Governments, meanwhile, focused upon specific arms-control measures. A plethora of agreements sought to minimise the pressures for nuclear proliferation (the NPT), constrain nuclear testing (the PTBT, the TTBT, and the CTBT), restrict ballistic missile defences (the ABM Treaty), cap and reduce offensive nuclear arsenals (SALT 1 and 2, START, New START, and the INF Treaty) and establish a variety of Nuclear-Free Zones. As those agreements unfolded—and in particular as the Cold War ended—protesters fell away.
But today the ban-the-bomb aficionados are back, and they feel cheated. They’ve come to believe that arms controllers value nuclear stability more than disarmament. They worry that the NPT contains no timetable for actual disarmament. And they fear that current nuclear modernisation programs will keep nuclear weapons at the core of many states’ strategic postures for most of the 21st century.
So over recent years we’ve witnessed a perverse hijacking of the nuclear arms control agenda. Quite suddenly, disarmers have been seized once again with the notion of ‘banning the bomb’, and UN working groups and committees—not the grimy road to Aldermaston—have been their fora. The narrative of arms control and disarmament has been inverted, so that countries like Australia and Japan, which focus on overcoming the hurdles that stand in the way of that enterprise, are labelled ‘spoilers’ and ‘refuseniks’. Meanwhile, those advocating a ban insist that delegitimising nuclear weapons would be a major step forward—even though doing so would remove not a single warhead from the world.

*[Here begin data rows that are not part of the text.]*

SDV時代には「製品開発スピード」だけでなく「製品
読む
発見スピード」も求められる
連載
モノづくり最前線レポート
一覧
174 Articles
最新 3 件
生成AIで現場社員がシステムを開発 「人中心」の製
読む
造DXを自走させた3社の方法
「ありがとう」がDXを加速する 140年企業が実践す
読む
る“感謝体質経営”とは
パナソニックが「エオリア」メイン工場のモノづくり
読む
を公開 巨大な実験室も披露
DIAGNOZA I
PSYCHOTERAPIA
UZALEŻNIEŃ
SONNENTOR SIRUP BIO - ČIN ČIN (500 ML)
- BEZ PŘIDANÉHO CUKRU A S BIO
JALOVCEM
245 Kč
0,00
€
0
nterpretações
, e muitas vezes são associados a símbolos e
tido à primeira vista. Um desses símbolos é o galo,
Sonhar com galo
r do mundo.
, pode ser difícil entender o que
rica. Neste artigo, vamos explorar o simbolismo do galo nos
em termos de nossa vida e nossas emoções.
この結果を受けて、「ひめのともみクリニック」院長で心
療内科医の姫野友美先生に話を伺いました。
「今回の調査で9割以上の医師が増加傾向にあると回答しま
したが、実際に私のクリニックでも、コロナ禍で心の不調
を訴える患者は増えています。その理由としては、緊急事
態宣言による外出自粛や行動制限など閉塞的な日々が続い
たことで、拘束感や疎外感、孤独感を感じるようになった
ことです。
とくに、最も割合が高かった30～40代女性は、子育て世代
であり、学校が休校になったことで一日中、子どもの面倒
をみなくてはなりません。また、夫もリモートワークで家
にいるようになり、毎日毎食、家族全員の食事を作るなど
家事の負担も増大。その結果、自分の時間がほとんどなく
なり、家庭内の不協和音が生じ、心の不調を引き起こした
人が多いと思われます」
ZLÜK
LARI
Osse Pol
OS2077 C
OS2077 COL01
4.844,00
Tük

Perhaps this new enthusiasm for retreating to the 1950s has something to do with the fact that President Obama’s term is winding rapidly to a close with all the great hopes of his 2009 speech in Prague still unfulfilled. Perhaps it has something to do with the fact that the architecture of nuclear arms control looks tatty and frayed in a world of escalating geopolitical tensions.
Whatever the drivers, the current ‘ban’ movement threatens a serious reorientation of global efforts to rein in nuclear weapons. It harks back to that earlier era of sullen placard-carriers, who believed that wanting to put an end to nuclear weapons was all that was required to achieve the objective.
Australia has long been a champion of nuclear arms control and (eventual) disarmament. And, yes, like about 40 other countries, it’s also been a beneficiary of US extended nuclear assurances. But it’s never believed that merely wanting nuclear disarmament would be enough to achieve it. It’s true that arms controllers typically prize stability above disarmament—but that’s because one logically precedes the other. If we don’t manage nuclear problems over the short-to-medium term, there’s a good chance we’ll never have to worry about negotiating the final steps to nuclear zero.
And make no mistake, those steps would be hard work. As I’ve written before, there are three problems: getting to zero, staying at zero during future crises and designing a stable strategic order without relying on ultimate threats.
Getting to zero’s difficult not just because nuclear weapons speak a unique dialect of the language of deterrence, but because we honestly don’t know how many nuclear warheads exist now. Staying at zero’s problematic because countries facing defeat in future wars will always know there’s an equaliser close to hand. A nuclear-free world would be haunted by the prospect of breakout—and we have no guarantee that patterns of reconstruction would merely return us to the (mostly) stable balances we have today. As for designing a future strategic order without nuclear weapons, well, good luck with that. One lesson we should have learned from the pre-nuclear world is that conventional-force deterrence fails regularly.
Those are the challenges that serious disarmers have to confront, and I hope Australia will continue to champion an agenda that addresses them. A treaty that delegitimises nuclear weapons—if it does come to pass—isn’t a helpful way forward. The world doesn’t need another international treaty from which the key players are absent. And it looks like all of the key players—all the nuclear weapon states and all countries benefitting directly from extended nuclear assurances—would be absent from this one.